It was Saturday morning Mike having left his Greenly Drive home riding his bike to Rogers Monroe’s on Kuhnle St, Roger having agreed to show Mike the sulphur mines and Devils Punch Bowl. The two walking to Mountainview Ave circling back west, heading NE up the hillside to find Leona Creek, Roger assuring Mike he knew where they were going. Before long coming upon the creek, the boys following a scrub-lined trail that varied ten to twenty feet above the forage shrouded creek bed. It was narrow at times and one had to careful not to slip and apparently Roger wasn’t vigilant, he stumbled and slid down coming to rest almost in the creek. Mikes dreaded fears coming to fruition with the rumors about Rogers medical condition, his friend being exempt from P.E because of a heart from rheumatic-fever, then immediately a humorous thoughts prevailed “Roger’s the one with the bad heart and I almost had a heart attack watching him fall. Asking if he needed any help, Roger assuring Mike that he was fine and that they were almost there.
The creek veering away from the trail, a clearing the size of a football field appearing before the two and immediately they were struck with the pungent smell of sulphur. Mike was struck with the yellow mounds of tailings, the center of the excavation site still had the remains of a building, iron and wooden beams protruded skyward, and remnants of what looked like an old elevator shaft still standing. The remains of old rusted mining machinery was spewed about as if still waiting to be transported for another long past due assignment. Located further northeast were the tunnel entryways to mines that once were boarded up, their warning sign worn and tattered, no longer sending a clear message of the danger. Mike wanting to spend time experiencing, touch the walls from within, close his eyes in the darkness of the mine and inhale the zephyr of history from days gone by, but his classmate and guide had other plans, apparently having seen all this before, wanting to move on. Mike made himself a promise, he would return and it would be soon. The journey began again, the boys continuing their up hill trek heading back to the NE.
There was no path or trail to follow unlike the canyon of Leona Creek, just the incline in a treeless but shrub filled grass expansion. Traveling what seemed a 1/2 mile the terrain plateaued, the remnants of an immense horseshoe excavation encased in what appeared to be solid rock, a large opening and at the bottom of this abyss were broken rocks and boulders spewed as if thrust from their walled cloistered sanctuary. and the remains of twisted rusting metal. From the downhill-side , walking to the edge, the two boys were able to transverse to the floor of the old quarry amongst the remains of twisted rusting metal, the rocky path once an entrance. Mike reasoned that this was the side that workers used to remove the magnitude of rocks for the crusher below.
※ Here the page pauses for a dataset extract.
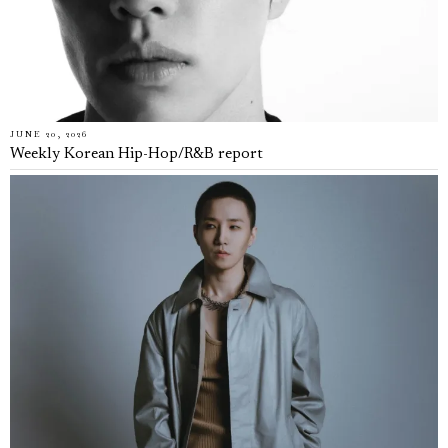
JUNE 20, 2026
Weekly Korean Hip-Hop/R&B report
The quarry floor was over 50 yards across and the unshakable rock walls towered to heighten apex reaching skyward. Cave like fissures dotted the rock walls, could it be that this was where workers positioned the charges of dynamite, thus bringing down the promontory.
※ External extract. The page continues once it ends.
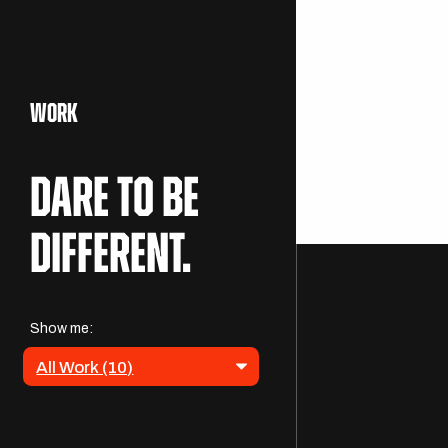
WORK
Dare to be
DESTINATI
different.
The boys didn’t spend an abundance of time in the realm of this rock abyss, this was a searching expedition, Steve’s classroom narrative wasn’t exaggerating when telling of what lay hidden within the confines of Leona Heights section of Laundry Farm Canyon. Mike realizing that today’s adventure exposed a visual page of history and for him it was leaving bookmark for him to explore. The return back finding the two walking northwest from the quarry reaching a fire trail in what was called Horseshoe Creek Canyon located south of Redwood Road, the serpentine road to Skyline Blvd. On the way down they came upon one of the old concrete chutes used by the quarry workers and miners before both operations ceased. Continuing on they found themselves adjacent to Horseshoe Creek which merged with Leona before traversing under Mountain Blvd into Lake Aliso on the campus of Mills College. On the return to Rogers house, where it all began, Mike questioned himself why he hadn’t heard about the sulphur mines, devils punch bowl and this part of Oakland, making a mental note to ask his Dad since he grew up in Oakland.